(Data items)

┌────────

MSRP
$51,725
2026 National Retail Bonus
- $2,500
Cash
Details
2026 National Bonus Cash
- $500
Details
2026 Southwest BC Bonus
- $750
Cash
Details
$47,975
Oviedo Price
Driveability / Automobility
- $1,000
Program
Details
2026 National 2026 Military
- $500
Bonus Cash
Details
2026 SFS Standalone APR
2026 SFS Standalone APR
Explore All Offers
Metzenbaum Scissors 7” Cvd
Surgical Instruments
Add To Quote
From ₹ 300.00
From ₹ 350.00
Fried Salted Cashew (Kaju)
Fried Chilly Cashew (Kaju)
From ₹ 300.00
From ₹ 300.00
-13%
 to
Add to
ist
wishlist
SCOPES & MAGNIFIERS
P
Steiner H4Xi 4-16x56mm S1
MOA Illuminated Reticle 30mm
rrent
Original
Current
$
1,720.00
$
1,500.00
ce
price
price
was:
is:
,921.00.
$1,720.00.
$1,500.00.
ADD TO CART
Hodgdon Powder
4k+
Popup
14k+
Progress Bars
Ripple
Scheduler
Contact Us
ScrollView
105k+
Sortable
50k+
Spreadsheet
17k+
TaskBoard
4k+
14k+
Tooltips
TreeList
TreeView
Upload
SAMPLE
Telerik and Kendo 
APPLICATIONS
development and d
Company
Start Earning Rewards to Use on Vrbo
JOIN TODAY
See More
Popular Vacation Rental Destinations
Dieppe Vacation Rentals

└────────
┌────────

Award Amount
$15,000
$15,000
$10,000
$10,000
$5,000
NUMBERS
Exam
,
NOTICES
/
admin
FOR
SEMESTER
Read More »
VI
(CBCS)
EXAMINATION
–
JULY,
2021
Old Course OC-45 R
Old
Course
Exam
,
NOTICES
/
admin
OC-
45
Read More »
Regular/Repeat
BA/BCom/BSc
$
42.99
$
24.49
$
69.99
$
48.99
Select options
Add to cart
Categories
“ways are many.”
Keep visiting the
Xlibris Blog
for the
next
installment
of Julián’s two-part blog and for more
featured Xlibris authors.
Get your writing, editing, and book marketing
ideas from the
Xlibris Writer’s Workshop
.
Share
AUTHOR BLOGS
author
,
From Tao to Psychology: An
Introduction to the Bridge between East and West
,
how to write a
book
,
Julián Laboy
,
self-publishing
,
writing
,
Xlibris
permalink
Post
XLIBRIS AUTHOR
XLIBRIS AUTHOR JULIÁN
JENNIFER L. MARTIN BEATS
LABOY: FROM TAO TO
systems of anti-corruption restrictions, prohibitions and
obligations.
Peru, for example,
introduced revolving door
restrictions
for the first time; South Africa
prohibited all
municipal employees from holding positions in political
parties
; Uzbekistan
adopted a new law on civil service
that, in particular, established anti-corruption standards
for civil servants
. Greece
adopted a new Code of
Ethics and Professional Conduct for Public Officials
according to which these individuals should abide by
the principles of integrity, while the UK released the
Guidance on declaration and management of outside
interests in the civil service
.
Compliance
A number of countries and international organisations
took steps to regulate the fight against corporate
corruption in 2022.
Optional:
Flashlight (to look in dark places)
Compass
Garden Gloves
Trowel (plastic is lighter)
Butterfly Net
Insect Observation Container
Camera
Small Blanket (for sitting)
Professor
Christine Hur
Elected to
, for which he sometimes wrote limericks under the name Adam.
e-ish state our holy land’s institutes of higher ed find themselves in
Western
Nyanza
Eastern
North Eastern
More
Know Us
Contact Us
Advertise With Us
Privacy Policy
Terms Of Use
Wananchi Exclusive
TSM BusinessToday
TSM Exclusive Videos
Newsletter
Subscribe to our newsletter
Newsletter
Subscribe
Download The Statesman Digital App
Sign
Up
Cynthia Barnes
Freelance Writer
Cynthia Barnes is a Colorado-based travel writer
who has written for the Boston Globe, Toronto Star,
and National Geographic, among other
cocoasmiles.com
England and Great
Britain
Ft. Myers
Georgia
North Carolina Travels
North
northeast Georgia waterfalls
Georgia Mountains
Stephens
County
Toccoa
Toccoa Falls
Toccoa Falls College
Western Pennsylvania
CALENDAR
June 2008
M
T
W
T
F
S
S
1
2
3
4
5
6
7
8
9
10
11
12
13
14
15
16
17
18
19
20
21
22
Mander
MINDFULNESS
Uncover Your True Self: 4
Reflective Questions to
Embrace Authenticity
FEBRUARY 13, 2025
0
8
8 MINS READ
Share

└────────
┌────────

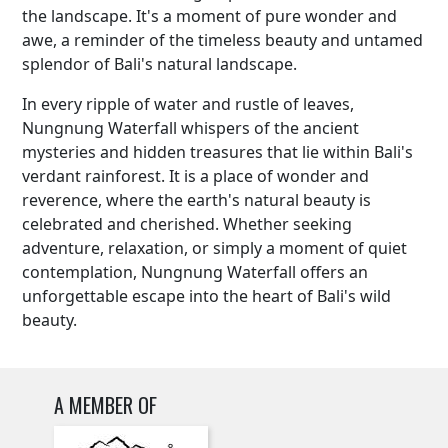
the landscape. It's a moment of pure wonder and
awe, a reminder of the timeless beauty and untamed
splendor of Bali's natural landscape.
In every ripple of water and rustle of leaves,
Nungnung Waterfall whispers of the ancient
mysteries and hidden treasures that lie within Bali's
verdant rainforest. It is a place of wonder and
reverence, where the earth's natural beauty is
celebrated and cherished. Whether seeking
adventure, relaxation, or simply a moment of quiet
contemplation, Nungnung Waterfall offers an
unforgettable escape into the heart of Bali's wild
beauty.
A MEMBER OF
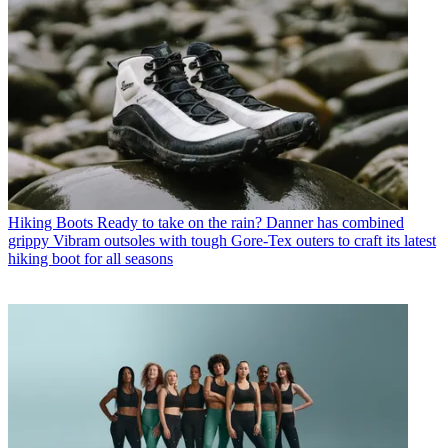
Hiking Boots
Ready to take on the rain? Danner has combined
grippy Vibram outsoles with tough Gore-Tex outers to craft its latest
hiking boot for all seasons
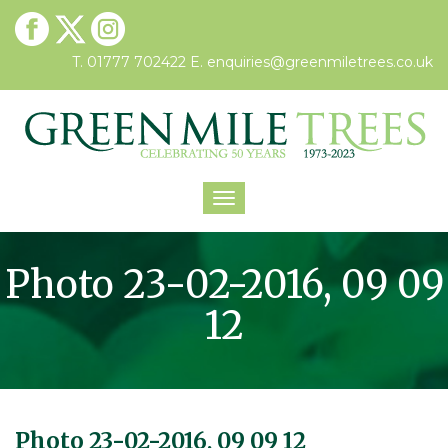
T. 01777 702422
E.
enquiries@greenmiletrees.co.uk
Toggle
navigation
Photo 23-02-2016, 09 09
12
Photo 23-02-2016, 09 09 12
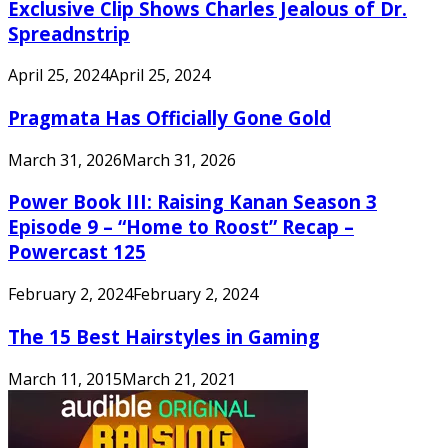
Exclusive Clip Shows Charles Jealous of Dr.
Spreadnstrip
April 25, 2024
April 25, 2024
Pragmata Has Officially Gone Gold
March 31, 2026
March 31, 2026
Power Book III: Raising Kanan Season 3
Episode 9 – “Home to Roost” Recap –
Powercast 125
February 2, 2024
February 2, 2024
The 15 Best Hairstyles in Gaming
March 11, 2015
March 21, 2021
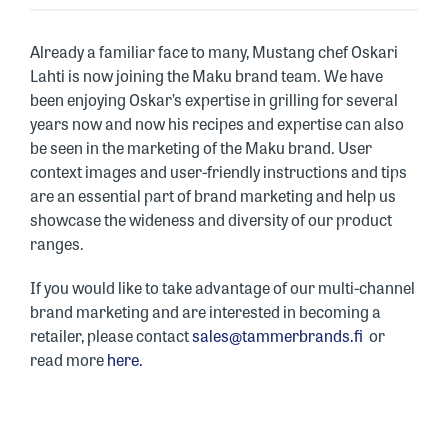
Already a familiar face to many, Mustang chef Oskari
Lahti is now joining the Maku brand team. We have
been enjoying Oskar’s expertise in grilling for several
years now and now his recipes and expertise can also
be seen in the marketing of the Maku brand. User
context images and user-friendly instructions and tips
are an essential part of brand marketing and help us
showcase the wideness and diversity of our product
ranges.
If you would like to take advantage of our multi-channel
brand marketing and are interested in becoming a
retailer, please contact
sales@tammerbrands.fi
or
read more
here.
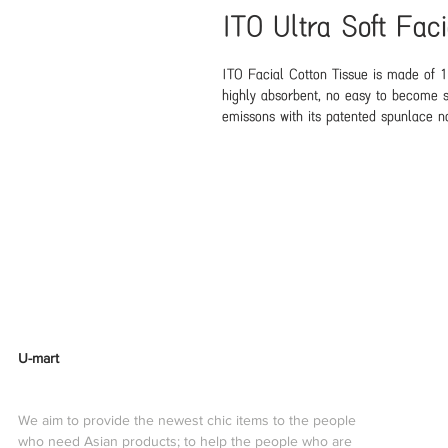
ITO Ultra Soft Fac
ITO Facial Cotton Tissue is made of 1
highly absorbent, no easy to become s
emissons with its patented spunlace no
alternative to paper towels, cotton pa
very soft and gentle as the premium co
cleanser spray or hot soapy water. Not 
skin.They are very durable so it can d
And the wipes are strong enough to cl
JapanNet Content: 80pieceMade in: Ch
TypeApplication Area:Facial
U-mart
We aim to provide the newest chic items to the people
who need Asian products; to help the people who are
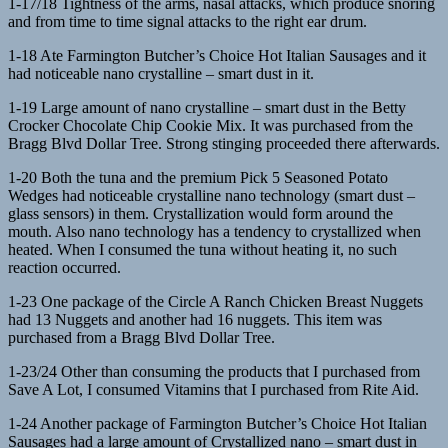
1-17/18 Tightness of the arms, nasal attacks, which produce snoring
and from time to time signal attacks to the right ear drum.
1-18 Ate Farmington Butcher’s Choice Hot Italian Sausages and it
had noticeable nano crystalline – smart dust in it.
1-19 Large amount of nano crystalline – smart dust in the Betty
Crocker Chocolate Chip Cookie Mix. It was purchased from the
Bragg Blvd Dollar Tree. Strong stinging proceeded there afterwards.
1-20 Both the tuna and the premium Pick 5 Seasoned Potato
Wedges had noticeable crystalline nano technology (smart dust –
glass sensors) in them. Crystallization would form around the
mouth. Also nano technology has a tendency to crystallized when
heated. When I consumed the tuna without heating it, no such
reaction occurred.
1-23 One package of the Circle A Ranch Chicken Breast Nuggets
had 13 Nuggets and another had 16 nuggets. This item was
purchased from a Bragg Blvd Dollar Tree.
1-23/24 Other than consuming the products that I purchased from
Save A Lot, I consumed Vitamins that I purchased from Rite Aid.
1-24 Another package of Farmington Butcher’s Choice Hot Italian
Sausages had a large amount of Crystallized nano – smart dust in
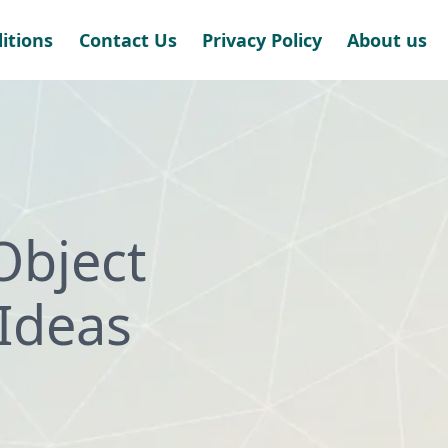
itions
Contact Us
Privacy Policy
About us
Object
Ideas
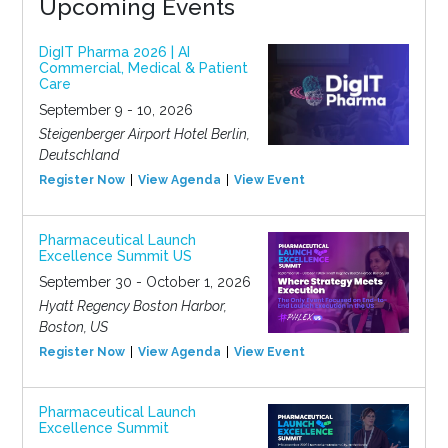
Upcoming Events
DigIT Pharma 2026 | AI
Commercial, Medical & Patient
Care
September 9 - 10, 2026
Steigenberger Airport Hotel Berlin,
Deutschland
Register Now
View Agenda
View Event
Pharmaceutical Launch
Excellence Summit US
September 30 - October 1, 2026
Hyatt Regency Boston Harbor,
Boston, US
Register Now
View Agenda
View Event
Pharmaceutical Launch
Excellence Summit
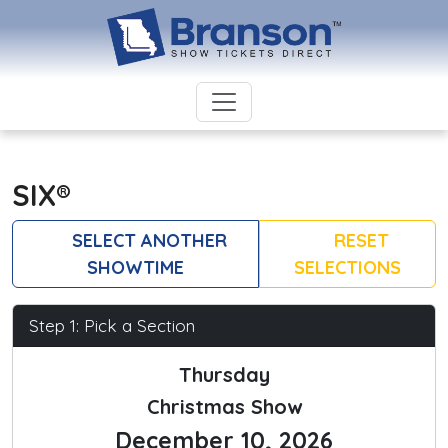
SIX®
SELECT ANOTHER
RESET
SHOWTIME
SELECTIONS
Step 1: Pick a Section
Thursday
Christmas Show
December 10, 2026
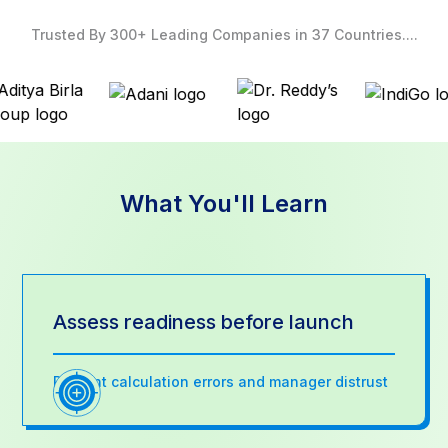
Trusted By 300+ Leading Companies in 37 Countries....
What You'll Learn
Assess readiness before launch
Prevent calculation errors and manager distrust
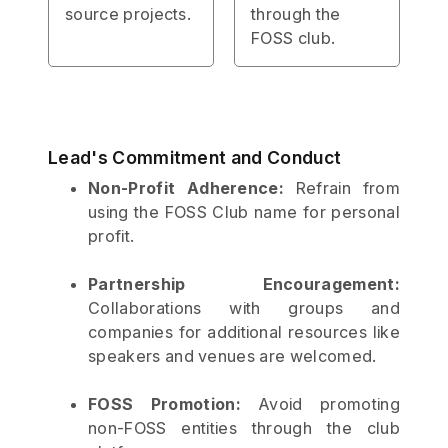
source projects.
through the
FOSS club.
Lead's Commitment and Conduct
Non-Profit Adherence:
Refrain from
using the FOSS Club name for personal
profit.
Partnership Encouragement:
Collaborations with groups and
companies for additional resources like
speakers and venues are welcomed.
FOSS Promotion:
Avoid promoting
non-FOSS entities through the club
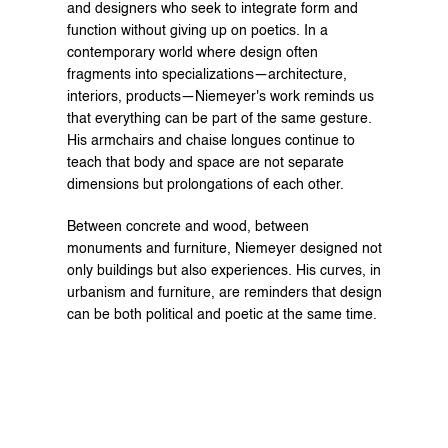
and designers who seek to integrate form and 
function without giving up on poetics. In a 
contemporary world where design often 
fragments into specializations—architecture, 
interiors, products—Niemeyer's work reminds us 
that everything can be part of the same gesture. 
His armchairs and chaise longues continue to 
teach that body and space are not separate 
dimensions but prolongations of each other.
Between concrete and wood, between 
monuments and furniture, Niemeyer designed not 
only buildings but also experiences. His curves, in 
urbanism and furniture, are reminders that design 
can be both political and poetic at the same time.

└────────

● **What you are asked to do**
Would you please return all lines of the data that include the word "purchased"?

● **Written solution**
Crocker Chocolate Chip Cookie Mix. It was purchased from the
purchased from a Bragg Blvd Dollar Tree.
1-23/24 Other than consuming the products that I purchased from
Save A Lot, I consumed Vitamins that I purchased from Rite Aid.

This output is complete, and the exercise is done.